By the end of the week, I had helped them to finally be able to teach each other how to use the system (see right for proof). It was pretty cool. I mean, I'm not a teacher, but I got a good lesson in how to help others learn. The first thing I learned: Don't expect anything. Sure, have objectives you want to teach. You want to set goals. But don't be shocked if most don't learn them. Don't be shocked if nobody cares (you teachers out there are laughing at me). I was fortunate enough to have a very patient (pun intended) clinic, so teaching them useful stuff was difficult, but it seemed to take hold over time.

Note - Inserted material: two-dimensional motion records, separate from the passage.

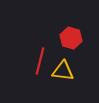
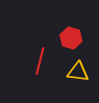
yellow triangle: moved 15 px right, 1 px down
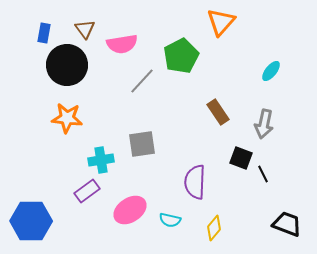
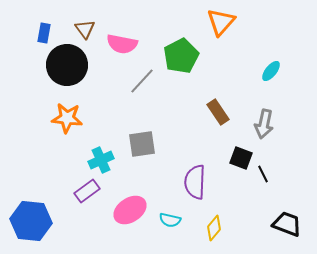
pink semicircle: rotated 20 degrees clockwise
cyan cross: rotated 15 degrees counterclockwise
blue hexagon: rotated 6 degrees clockwise
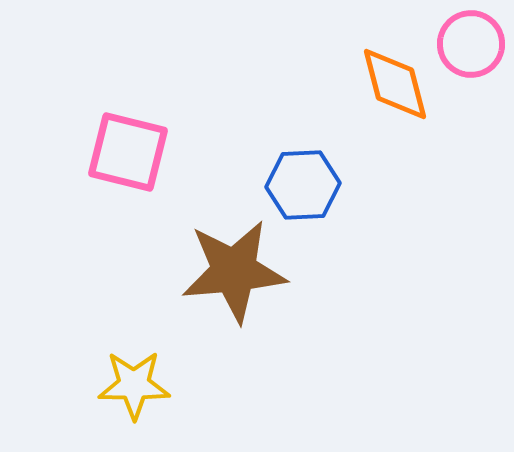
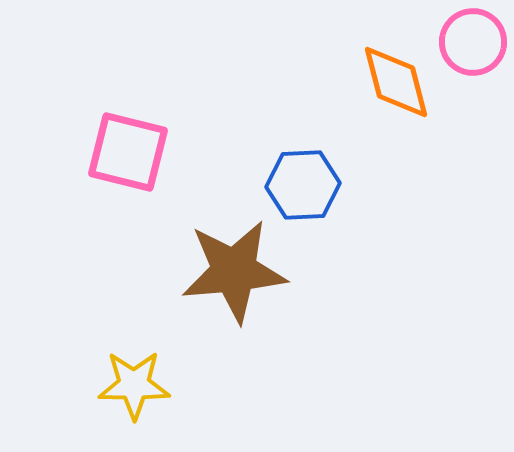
pink circle: moved 2 px right, 2 px up
orange diamond: moved 1 px right, 2 px up
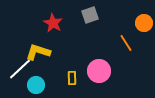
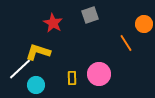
orange circle: moved 1 px down
pink circle: moved 3 px down
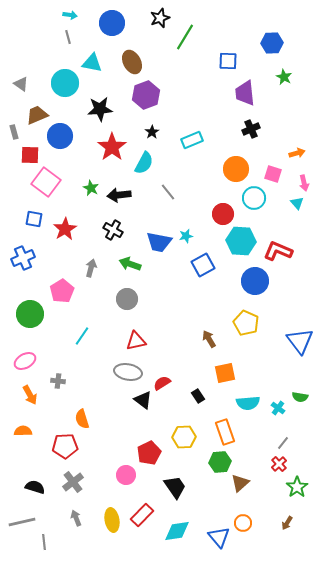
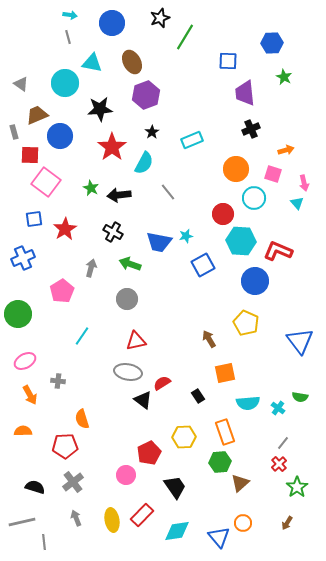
orange arrow at (297, 153): moved 11 px left, 3 px up
blue square at (34, 219): rotated 18 degrees counterclockwise
black cross at (113, 230): moved 2 px down
green circle at (30, 314): moved 12 px left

I learned through all of this some things that I will definitely keep in mind when/if I get to teach in the future (perhaps even in the Kingdom). Again, have little to no expectations of progress. People learn at their own rate. Just plow ahead... with a plan.... sorta. Be flexible. I was all over the place in the clinic learning their jobs as they learned my system. I'll had to learn how people learned and then taught them accordingly. In the Kingdom, we'll have a lot of information and wisdom, but we'll be dealing with people who don't. Always be positive. Adults need constant praise. Putting them down is a no-no, or so I've been told. Especially when humility isn't on their to-do list to learn that week. :)
In other news, I'm still having a baby. Rachel is one month out from the due date, or at least that's what the latest estimates are. We've finished our Bradley Method class (or Lamaze for Hippies), we've toured the birthing ward and Rachel has had her baby shower. Needless to say, reality is truly setting in. If I hear, "Your life will never be the same" one more time I think I'm going to punch a wall (you parents out there are laughing at me). Of course, that will get me out of changing diapers the first month or so, right? Nah, I'm looking forward to it in many respects. It's just hard when you hear existing parents sound like schizophrenics when they tell you about parenting. "Oh it's great. The greatest thing ever. RUN! YOUR LIFE WILL BE MISERABLE FROM LACK OF SLEEP!!!!" Of course, the constant lack of sleep possibly turned them into schizoids, so this blog should take an interesting turn starting next month, assuming I have time to post again.